The Rosa Parks Collection at the Library of Congress has been digitized and is now online at www.loc.gov/collections/rosa-parks-papers/about-this-collection.
The collection, which contains approximately 7,500 manuscripts and 2,500 photographs, is on loan to the Library for 10 years from the Howard G. Buffett Foundation. The Library received the materials in late 2014, formally opened them to researchers in the Library’s reading rooms in February 2015 and now has digitized them for optimal access by the public.
“It’s a great privilege to open the Rosa Parks Collection and help people worldwide discover more about her active life and her deep commitment to civil rights and to children,” said David Mao, Acting Librarian of Congress. “From the thoughtful reflections she left us in her own handwriting to her “Featherlite Pancakes” recipe and smiling portraits, you’ll find much to explore in this collection about Mrs. Parks’ life beyond the bus.”
Parks became an iconic figure in history on Dec. 1, 1955, when she refused to give up her seat to a white passenger on a segregated bus in Montgomery, Alabama. Her arrest sparked the Montgomery Bus Boycott, a seminal event in the Civil Rights Movement. Parks died at age 92 in 2005.
The collection reveals many details of Parks’ life and personality, from her experiences as a young girl in the segregated South to her difficulties in finding work after the Montgomery Bus Boycott; from her love for her husband to her activism on civil rights issues.
Included in the collection are personal correspondence, family photographs, letters from presidents, fragmentary drafts of some of her writings from the time of the Montgomery Bus Boycott, her Presidential Medal of Freedom and Congressional Gold Medal, additional honors and awards, presentation albums, drawings sent to her by schoolchildren and hundreds of greeting cards from individuals thanking her for her impact on civil rights. The vast majority of these items may be viewed online. Other material is available to researchers through the Manuscript and Prints and Photographs reading rooms.
The Library of Congress has created a video, which tells the story of acquiring and preparing the collection: www.loc.gov/today/cyberlc/feature_wdesc.php?rec=7081.

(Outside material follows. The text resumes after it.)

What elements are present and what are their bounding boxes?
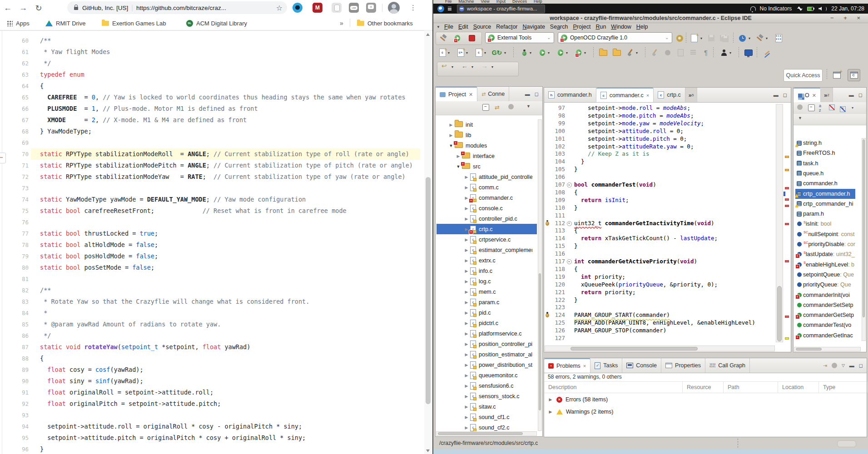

In the video, Howard G. Buffett, chairman and CEO of the Howard G. Buffett Foundation, said, “I think it’s so important for us to remember the iconic figures that changed our lives and gave us what we have and preserved what we have . . . Rosa Parks showed how much difference one person can make. It’s important for our children to see that and to really embrace it and understand it. Without getting this collection out of the boxes and out of the warehouse and in front of people, that wasn’t going to happen. And so, I thought we should make sure that this was in a place where millions of people can see it and benefit from it and, obviously, the Library of Congress, there’s no place better than this facility and this team to do that.”
The Rosa Parks Collection joins additional important civil rights materials at the Library of Congress, including the papers of Thurgood Marshall, A. Philip Randolph, Bayard Rustin, Roy Wilkins and the records of both the NAACP and the National Urban League. The collection becomes part of the larger story of our nation, available alongside the presidential papers of George Washington, Thomas Jefferson and Abraham Lincoln, and the papers of many others who fought for equality, including Susan B. Anthony, Patsy Mink and Frank Kameny.
To support teachers and students as they explore the collection, the Library is offering a Primary Source Gallery with classroom-ready highlights from the Rosa Parks papers and teaching ideas for educators. For more information, see www.loc.gov/teachers/classroommaterials/presentationsandactivities/presentations/rosa-parks-gallery/.
The Library of Congress, the largest library in the world, holds more than 162 million items in various languages, disciplines and formats. The Library serves the U.S. Congress and the nation both on-site in its reading rooms on Capitol Hill and through its website at www.loc.gov.